The old royal city of Yogyakarta lies beneath the smoking cone of Merapi volcano, some distance inland from the seashore. But a short jaunt to the south will bring you to a sequence of beaches, most of them wild and framed by tall, brutal limestone cliffs. Since this is the southernmost point of dry land - from here all the way to Antarctica, there is nothing but shifting masses of salty water. The waves are powerful even on a calm day. Swimming is out of the question, except perhaps in little rocky pools protected by sea rocks, and for surfing, there is no infrastructure. Parangtritis Beach is a singular exception - it is relatively well developed, and kite-surfers are a common sight. But mainly, a trip along the coastline in this part of Java should be considered an adventure, a hunt for great views, and possibly a homage to a goddess - Nyi Roro Kidul, the mysterious Queen of the South Seas.
Parangtritis Beach is the easiest to access from Yogyakarta - the road is good, straight, and served by regular buses. It is also the mist popular, and therefore, the most developed of the lot. Peddlers sell coffee and snacks, families stroll on the sand, surfers ride the mighty waves, weather permitting, but there is more to it than idle vacationing. The beach and a tidal cave immediately east of it are dedicated to Nyi Roro Kidul, the Queen of the South Seas, a beautiful, yet dangerous marine goddess. Nyi Roro Kidul is the protector of Yogyakarta Sultanate, bound in spiritual marriage to the royal dynasty of Jogja, but violent storms and the occasional tsunami devastating the coast are her responsibility as well. Get to the eastern edge of the beach, hike up a cliff. At the end of the trail, a set of rickety wooden ladders will take you above the hammering tide and sharp rocks, on a near-suicidal climb, to a small cave. This is Goa Langse, the abode of Nyi Roro Kidul, with a worn stone inside serving as an altar. Sometimes a few solemnly dressed Javanese men can be seen meditating in its mouth, or an old pilgrim, barely able to walk, will scramble over the ladders to pray to the goddess. If you choose to come, be sure to show respect.
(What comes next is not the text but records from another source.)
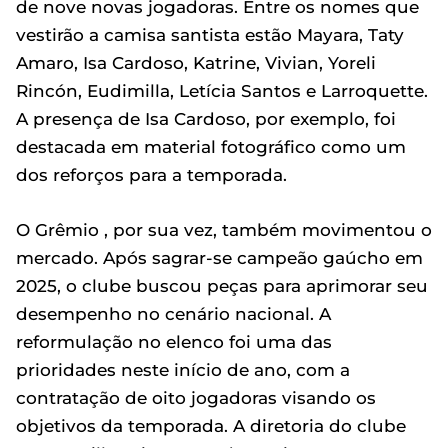
de nove novas jogadoras. Entre os nomes que
vestirão a camisa santista estão Mayara, Taty
Amaro, Isa Cardoso, Katrine, Vivian, Yoreli
Rincón, Eudimilla, Letícia Santos e Larroquette.
A presença de Isa Cardoso, por exemplo, foi
destacada em material fotográfico como um
dos reforços para a temporada.
O Grêmio , por sua vez, também movimentou o
mercado. Após sagrar-se campeão gaúcho em
2025, o clube buscou peças para aprimorar seu
desempenho no cenário nacional. A
reformulação no elenco foi uma das
prioridades neste início de ano, com a
contratação de oito jogadoras visando os
objetivos da temporada. A diretoria do clube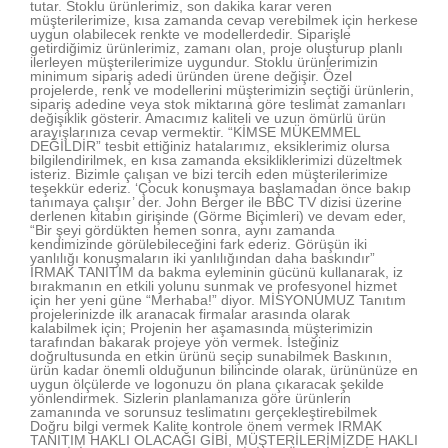
tutar. Stoklu ürünlerimiz, son dakika karar veren
müşterilerimize, kısa zamanda cevap verebilmek için herkese
uygun olabilecek renkte ve modellerdedir. Siparişle
getirdiğimiz ürünlerimiz, zamanı olan, proje oluşturup planlı
ilerleyen müşterilerimize uygundur. Stoklu ürünlerimizin
minimum sipariş adedi üründen ürene değişir. Özel
projelerde, renk ve modellerini müşterimizin seçtiği ürünlerin,
sipariş adedine veya stok miktarına göre teslimat zamanları
değişiklik gösterir. Amacımız kaliteli ve uzun ömürlü ürün
arayışlarınıza cevap vermektir. “KİMSE MÜKEMMEL
DEĞİLDİR” tesbit ettiğiniz hatalarımız, eksiklerimiz olursa
bilgilendirilmek, en kısa zamanda eksikliklerimizi düzeltmek
isteriz. Bizimle çalışan ve bizi tercih eden müşterilerimize
teşekkür ederiz. ‘Çocuk konuşmaya başlamadan önce bakıp
tanımaya çalışır’ der. John Berger ile BBC TV dizisi üzerine
derlenen kitabın girişinde (Görme Biçimleri) ve devam eder,
“Bir şeyi gördükten hemen sonra, aynı zamanda
kendimizinde görülebileceğini fark ederiz. Görüşün iki
yanlılığı konuşmaların iki yanlılığından daha baskındır”
IRMAK TANITIM da bakma eyleminin gücünü kullanarak, iz
bırakmanın en etkili yolunu sunmak ve profesyonel hizmet
için her yeni güne “Merhaba!” diyor. MİSYONUMUZ Tanıtım
projelerinizde ilk aranacak firmalar arasında olarak
kalabilmek için; Projenin her aşamasında müşterimizin
tarafından bakarak projeye yön vermek. İsteğiniz
doğrultusunda en etkin ürünü seçip sunabilmek Baskının,
ürün kadar önemli olduğunun bilincinde olarak, ürününüze en
uygun ölçülerde ve logonuzu ön plana çıkaracak şekilde
yönlendirmek. Sizlerin planlamanıza göre ürünlerin
zamanında ve sorunsuz teslimatını gerçekleştirebilmek
Doğru bilgi vermek Kalite kontrole önem vermek IRMAK
TANITIM HAKLI OLACAĞI GİBİ, MÜŞTERİLERİMİZDE HAKLI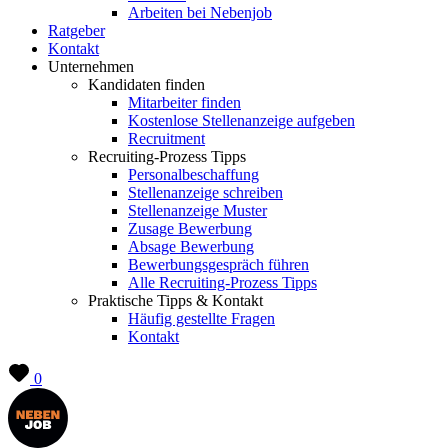
Arbeiten bei Nebenjob
Ratgeber
Kontakt
Unternehmen
Kandidaten finden
Mitarbeiter finden
Kostenlose Stellenanzeige aufgeben
Recruitment
Recruiting-Prozess Tipps
Personalbeschaffung
Stellenanzeige schreiben
Stellenanzeige Muster
Zusage Bewerbung
Absage Bewerbung
Bewerbungsgespräch führen
Alle Recruiting-Prozess Tipps
Praktische Tipps & Kontakt
Häufig gestellte Fragen
Kontakt
0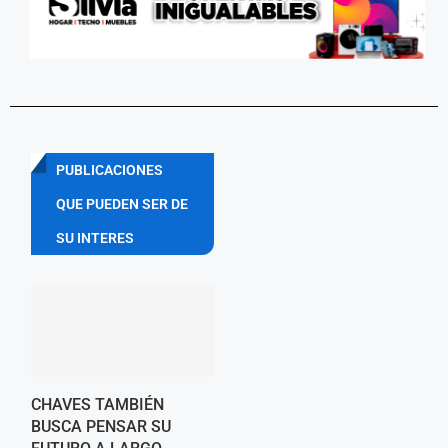
PUBLICACIONES
QUE PUEDEN SER DE
SU INTERES
CHAVES TAMBIÉN
BUSCA PENSAR SU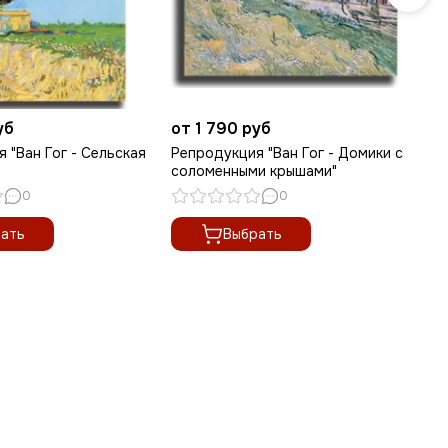
уб
от 1 790 руб
от
 "Ван Гог - Сельская
Репродукция "Ван Гог - Домики с
Ре
соломенными крышами"
от
0
0
ать
Выбрать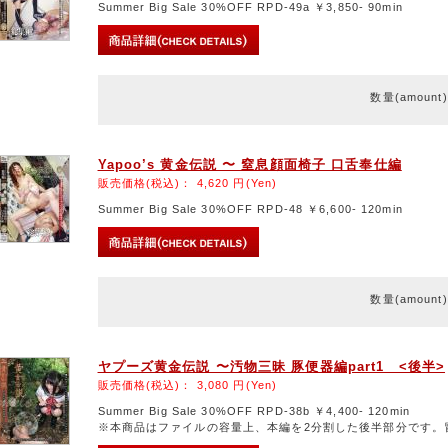
Summer Big Sale 30%OFF RPD-49a ￥3,850- 90min
数量(amount
Yapoo’s 黄金伝説 〜 窒息顔面椅子 口舌奉仕編
販売価格(税込)：
4,620
円(Yen)
Summer Big Sale 30%OFF RPD-48 ￥6,600- 120min
数量(amount
ヤプーズ黄金伝説 〜汚物三昧 豚便器編part1 <後半>
販売価格(税込)：
3,080
円(Yen)
Summer Big Sale 30%OFF RPD-38b ￥4,400- 120min
※本商品はファイルの容量上、本編を2分割した後半部分です。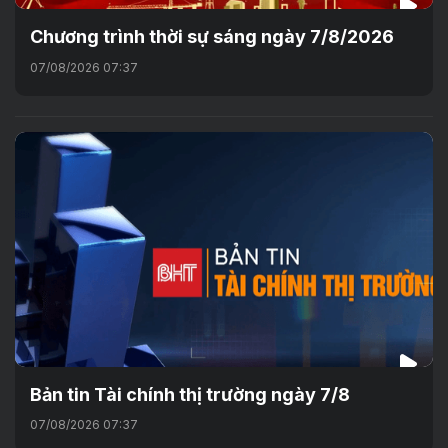
Chương trình thời sự sáng ngày 7/8/2026
07/08/2026 07:37
Bản tin Tài chính thị trường ngày 7/8
07/08/2026 07:37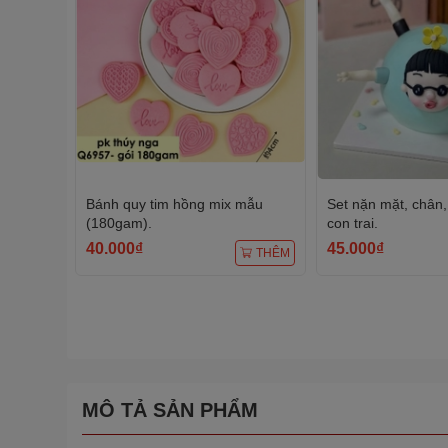
Bánh quy tim hồng mix mẫu
Set nặn mặt, chân, 
(180gam).
con trai.
40.000₫
45.000₫
THÊM
MÔ TẢ SẢN PHẨM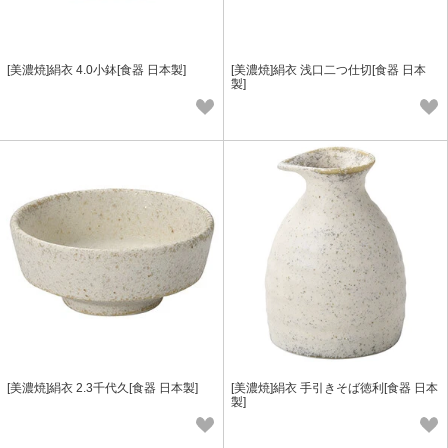
[美濃焼]絹衣 4.0小鉢[食器 日本製]
[美濃焼]絹衣 浅口二つ仕切[食器 日本
製]
[美濃焼]絹衣 2.3千代久[食器 日本製]
[美濃焼]絹衣 手引きそば徳利[食器 日本
製]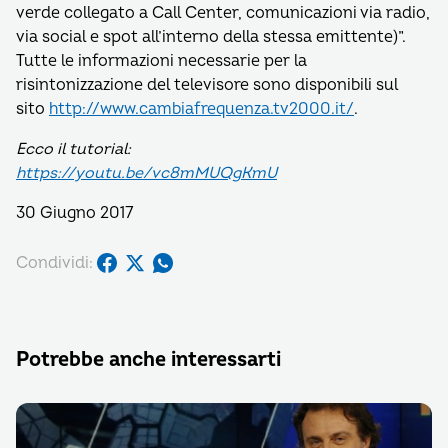
verde collegato a Call Center, comunicazioni via radio,
via social e spot all’interno della stessa emittente)”.
Tutte le informazioni necessarie per la
risintonizzazione del televisore sono disponibili sul
sito
http://www.cambiafrequenza.tv2000.it/
.
Ecco il tutorial:
https://youtu.be/vc8mMUQgKmU
30 Giugno 2017
Condividi:
Potrebbe anche interessarti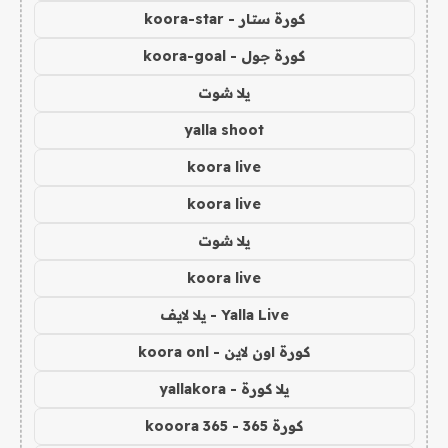
كورة ستار - koora-star
كورة جول - koora-goal
يلا شوت
yalla shoot
koora live
koora live
يلا شوت
koora live
Yalla Live - يلا لايف
كورة اون لاين - koora onl
يلا كورة - yallakora
كورة 365 - kooora 365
In a country that runs predominantly on magic, ancient goddesses should not be taken lightly, even if they are of human origin. Nyi Roro Kidul, as the prevailing legend goes, used to be a princess, the only child of a great king. Her mother died in childbirth, and since a girl could not inherit the throne, the king was forced to re-marry. The new queen was cunning and vicious. Once she got pregnant, hopefully with a male child, she threatened her husband to run away unless he banished his daughter. Reluctantly, the king complied, and to finalize her triumph, the evil stepmother hired a witch to curse the evicted princess with leprosy. Sick and disfigured, the girl wandered the roads of Java until an itinerant sage gave her bizarre advice: "You say your life is ruined? There is no hope? You are thinking of jumping off a cliff into the hungry, roaring ocean? Well, you are right, do so." And so, she did. But after the violent death, she had become a deity, praised and obeyed by the legions of marine demons. Her beauty had been restored, and she has been ruling the sea ever after. Dare not to appear on the southern beaches of Java wearing green (for green is her color), and she may take it for a request to be admitted into her unstable, chilly, wet kingdom, perhaps as a refugee from earthly sorrows, just like herself. Who knows, maybe it is a better fate than mere human existence? But unless you actually believe so - take care. You have been warned.
Other beaches near Yogyakarta may be less mysterious, but quite possibly even more attractive visually. Pantai Jogan includes a waterfall dropping into the sea. Unfortunately, bamboo scaffolds, walkways and silly "instagrammable" heart-shaped frames have been built all around it. For natural views of a similar kind, head to Pantai Siung - Banyu Tibo waterfall nearby is larger and still more or less untouched. Pantai Timang is famous for a passenger pulley connecting it to a small island just offshore, a sea rock, essentially. A ride in a metal basket suspended over the massive crashing waves is not for the faint-hearted. A number of spots nearby have recently been equipped with similar devices, trying to steal Timang's success. Prices differ, but generally, this adventure never comes too cheap. More beaches in little rocky coves can be discovered in between, inevitably offering great marine vistas, but none are suitable for swimming - the realm of Nyi Roro Kidul does not welcome short-term visitors, only immigrants.